Task objective
Every entry below should come back unchanged, except that the pictures are dropped.

Top of Dataset excerpts

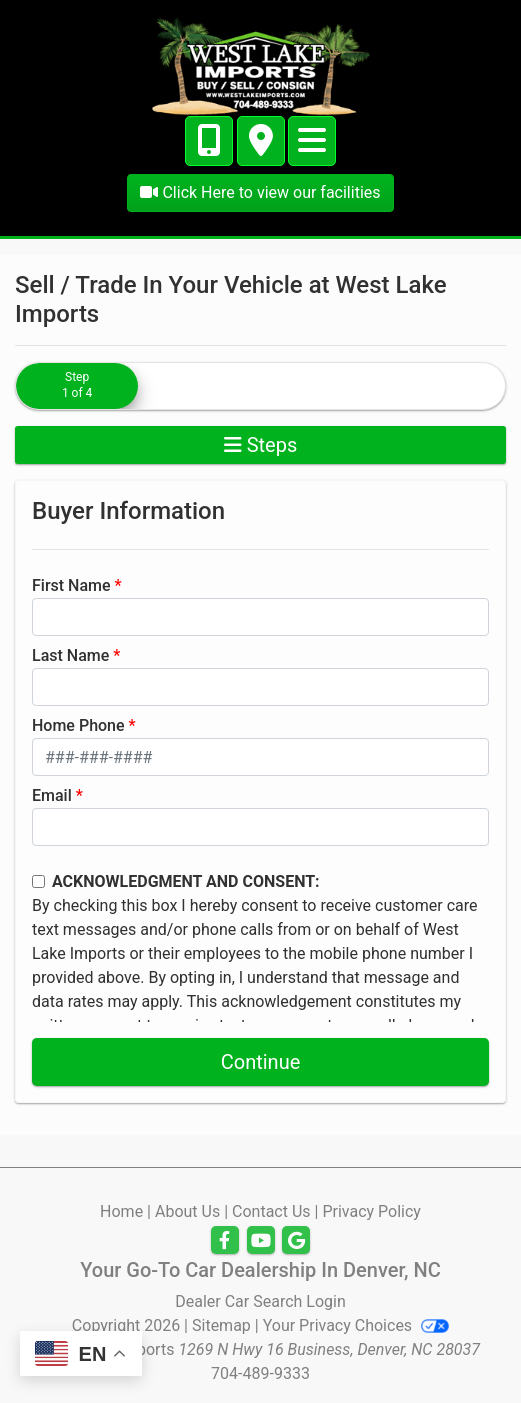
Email (52, 795)
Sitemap (221, 1325)
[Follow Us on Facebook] (225, 1241)
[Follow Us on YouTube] (261, 1241)
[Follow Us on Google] (296, 1241)
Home (121, 1211)
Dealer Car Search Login (260, 1301)
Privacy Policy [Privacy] (371, 1211)
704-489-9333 (260, 1373)
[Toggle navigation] (312, 141)
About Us (187, 1211)
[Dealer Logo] (261, 64)
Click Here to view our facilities (260, 192)
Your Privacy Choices (356, 1325)
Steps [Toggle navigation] (261, 445)
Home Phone (78, 725)
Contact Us (271, 1211)
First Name (71, 585)
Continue (261, 1062)
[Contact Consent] (38, 881)
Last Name (70, 655)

Bottom of Dataset excerpts

Answer to this task
Email (52, 795)
Sitemap (221, 1325)
[Follow Us on Facebook] (225, 1241)
[Follow Us on YouTube] (261, 1241)
[Follow Us on Google] (296, 1241)
Home (121, 1211)
Dealer Car Search Login (260, 1301)
Privacy Policy [Privacy] (371, 1211)
704-489-9333 (260, 1373)
[Toggle navigation] (312, 141)
About Us (187, 1211)
[Dealer Logo] (261, 64)
Click Here to view our facilities (260, 192)
Your Privacy Choices (356, 1325)
Steps [Toggle navigation] (261, 445)
Home Phone (78, 725)
Contact Us (271, 1211)
First Name (71, 585)
Continue (261, 1062)
[Contact Consent] (38, 881)
Last Name (70, 655)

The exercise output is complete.